Coleção Tarantino

Os admiradores de Quentin Tarantino se deliciarão com o lançamento de caixa com a Coleção Tarantino (“Pulp Fiction”, “Jackie Brown”, “Kill Bill I e II”), pela Imagem Filmes. Nessa caixa, com exceção de “Cães de Aluguel” e “Bastardos Inglórios”, o restante da obra do grande geek do cinema americano. Da Coleção, em função da repercussão que causou, e de rapidamente ter ganhado a aura de um dos filmes mais celebrados das últimas décadas, destaque para “Pulp Fiction” (1994).

Com “Pulp Fiction”, Tarantino ganhou a Palma de Ouro no Festival de Cannes, e o Oscar de melhor roteiro. Ele foi, então, alçado à condição de grande símbolo da cultura pop e de referência de cinema pós-moderno. Para muitos, a questão era a de saber como ele se conduziria e manteria o padrão de cinema com narrativa descolada e antenada aos hábitos de marginais comuns, com diálogos tão insólitos quanto banais. Para os desconfiados, sua filmografia seguinte guarda lugar de inequívoco destaque na história do cinema americano.

O espaço que ocupa nessa cena se deve, em grande parte, a “Pulp Fiction”, uma espécie de suma do estilo Tarantino. A narrativa alterna situações e temporalidade com o intuito de embaralhar a compreensão do espectador acostumado a uma trama linear. O filme começa e termina com a mesma sequên­cia, mas não se trata de um flashback convencional, pois intercala à trama situações que envolvem os personagens em ações passadas e futuras. Por si só, essa ousadia narrativa seria suficiente para fazer de “Pulp Fiction” um filme pouco comum. Mas, nesse arroubo narrativo, uma trama que prende o espectador tanto quanto o desconcerta.

É na capacidade de fazer um filme para um público amplo, e que exige atenção redobrada para que se possa acompanhá-lo, que reside a genialidade de Tarantino. Assim, “Pulp Fiction” está longe do que seria um filme com pretensões intelectuais, mas, paradoxalmente, nele são expostos tipos e excentricidades do submundo da violência, dignos de um filme de tese. A dupla de assassinos frívolos vividos por Samuel L. Jackson e John Travolta, o boxeador em conflito com a honra familiar, o gângster que passeia sem segurança pelas ruas, os caipiras pervertidos de uma loja de penduricalhos, revelam um mundo sórdido, grotesco, mas tratado com humor cáustico.

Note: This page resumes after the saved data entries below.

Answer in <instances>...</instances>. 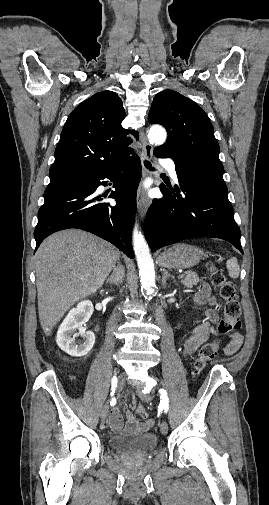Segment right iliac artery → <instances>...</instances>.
<instances>
[{"label": "right iliac artery", "mask_w": 269, "mask_h": 505, "mask_svg": "<svg viewBox=\"0 0 269 505\" xmlns=\"http://www.w3.org/2000/svg\"><path fill=\"white\" fill-rule=\"evenodd\" d=\"M116 379H117V378H116L115 376L112 378V388H111V390H112V391H111V395H112V396H113V394H114V392H115V389H116V386H117V385H115Z\"/></svg>", "instance_id": "1"}]
</instances>
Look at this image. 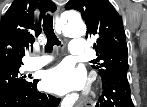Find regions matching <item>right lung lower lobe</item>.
I'll return each mask as SVG.
<instances>
[{"instance_id": "1", "label": "right lung lower lobe", "mask_w": 147, "mask_h": 107, "mask_svg": "<svg viewBox=\"0 0 147 107\" xmlns=\"http://www.w3.org/2000/svg\"><path fill=\"white\" fill-rule=\"evenodd\" d=\"M37 83L0 95V107H56L60 99L38 92Z\"/></svg>"}]
</instances>
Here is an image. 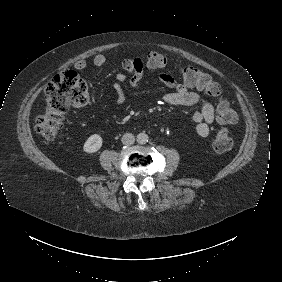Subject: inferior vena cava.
I'll return each mask as SVG.
<instances>
[{
    "label": "inferior vena cava",
    "instance_id": "inferior-vena-cava-1",
    "mask_svg": "<svg viewBox=\"0 0 282 282\" xmlns=\"http://www.w3.org/2000/svg\"><path fill=\"white\" fill-rule=\"evenodd\" d=\"M121 141L124 145H132L135 142V137L132 133H125L122 138Z\"/></svg>",
    "mask_w": 282,
    "mask_h": 282
}]
</instances>
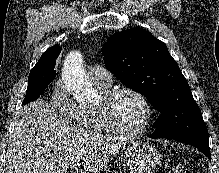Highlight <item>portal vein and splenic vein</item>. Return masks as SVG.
<instances>
[{
	"mask_svg": "<svg viewBox=\"0 0 219 173\" xmlns=\"http://www.w3.org/2000/svg\"><path fill=\"white\" fill-rule=\"evenodd\" d=\"M77 166H79V163L73 164V165H72V168H73V169H76Z\"/></svg>",
	"mask_w": 219,
	"mask_h": 173,
	"instance_id": "1",
	"label": "portal vein and splenic vein"
}]
</instances>
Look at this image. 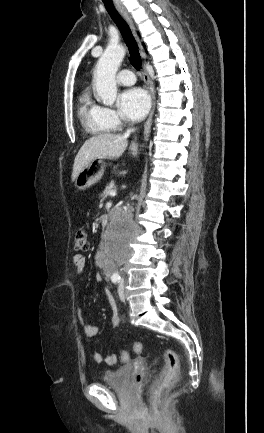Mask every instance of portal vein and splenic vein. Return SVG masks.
<instances>
[{
  "label": "portal vein and splenic vein",
  "mask_w": 264,
  "mask_h": 433,
  "mask_svg": "<svg viewBox=\"0 0 264 433\" xmlns=\"http://www.w3.org/2000/svg\"><path fill=\"white\" fill-rule=\"evenodd\" d=\"M110 195H111L112 197L116 196V191H111V192H110Z\"/></svg>",
  "instance_id": "1"
}]
</instances>
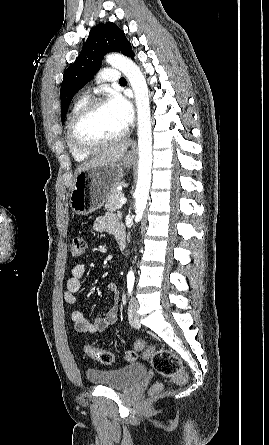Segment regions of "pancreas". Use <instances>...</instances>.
Listing matches in <instances>:
<instances>
[{
	"label": "pancreas",
	"mask_w": 269,
	"mask_h": 445,
	"mask_svg": "<svg viewBox=\"0 0 269 445\" xmlns=\"http://www.w3.org/2000/svg\"><path fill=\"white\" fill-rule=\"evenodd\" d=\"M124 197L123 193L116 188L111 190L105 204V209L109 211H116L121 207L119 199Z\"/></svg>",
	"instance_id": "1"
}]
</instances>
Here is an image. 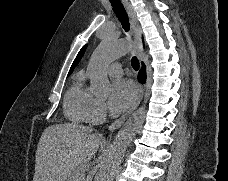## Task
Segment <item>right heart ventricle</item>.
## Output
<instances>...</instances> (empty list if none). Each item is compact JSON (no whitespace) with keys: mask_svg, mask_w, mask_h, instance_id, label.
Instances as JSON below:
<instances>
[{"mask_svg":"<svg viewBox=\"0 0 228 181\" xmlns=\"http://www.w3.org/2000/svg\"><path fill=\"white\" fill-rule=\"evenodd\" d=\"M89 68L74 74L73 84L66 95L65 111L73 121H85L89 117L90 106L94 99L92 86L86 87L88 80L93 83V73H89Z\"/></svg>","mask_w":228,"mask_h":181,"instance_id":"e07e8e85","label":"right heart ventricle"}]
</instances>
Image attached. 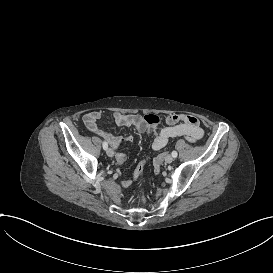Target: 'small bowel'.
Returning <instances> with one entry per match:
<instances>
[{
  "label": "small bowel",
  "instance_id": "1",
  "mask_svg": "<svg viewBox=\"0 0 273 273\" xmlns=\"http://www.w3.org/2000/svg\"><path fill=\"white\" fill-rule=\"evenodd\" d=\"M111 117L116 125L125 127H134L140 133H148L153 136L152 148L155 151L163 149L168 142L176 137H184L189 142H196L204 136V131L200 126L199 120L191 115L185 114H172L166 117V126L157 130L156 127L149 126L145 123L144 117L141 114H125L114 112ZM102 118L100 112H89L84 115L83 122L86 128L93 134L101 138L112 149L118 151L124 144L132 143L134 137L129 135L127 137L113 136L104 131L99 126V120ZM167 153L162 151L154 158L153 174L159 175L162 165V160L167 158ZM116 160L119 164L126 161V155L122 152L116 153ZM123 185L125 188L130 189L133 187L134 182L132 179L127 178L124 180Z\"/></svg>",
  "mask_w": 273,
  "mask_h": 273
}]
</instances>
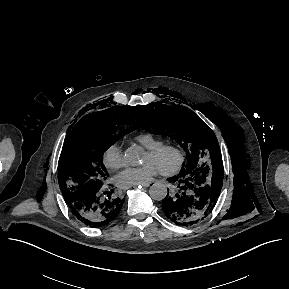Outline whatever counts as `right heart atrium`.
Listing matches in <instances>:
<instances>
[{"label": "right heart atrium", "instance_id": "1", "mask_svg": "<svg viewBox=\"0 0 289 289\" xmlns=\"http://www.w3.org/2000/svg\"><path fill=\"white\" fill-rule=\"evenodd\" d=\"M102 162L112 170L121 168L124 165V157L120 144H110L102 153Z\"/></svg>", "mask_w": 289, "mask_h": 289}]
</instances>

O humor corrosivo é, de fato, o aspecto que mais salta a atenção nesse filme. Mas ele é dosado de forma a que não se perca de vista outra dimensão igualmente importante: a ironia. Por meio desse recurso estilístico, Tarantino trata de temas carregados no plano religioso, como sentimento de culpa, vingança e redenção, assim como temas tão triviais quanto o das diferenças nos lanches de lanchonetes americanas. Na medida em que recorre à ironia, a narrativa de “Pulp Fiction” retrata, simultaneamente, a complexidade e a futilidade de um segmento da sociedade americana. Situações tensas são apaziguadas ao ponto do deboche; em igual medida, entretanto, longos diálogos sobre hábitos alimentares assumem a feição de uma querela medieval sobre a existência de Deus.

Em “Pulp Fiction”, Tarantino equilibra humor e ironia num nível que, quase duas décadas depois, esse filme guarda o mesmo frescor. A percepção de que uma obra não envelheceu é a melhor senha para se aquilatar seu valor artístico. Para os que se apegam ao slogan de filme datado, contudo, fica como dica observar os celulares em forma de tijolo, design característico desses aparelhos no início dos anos de 1990.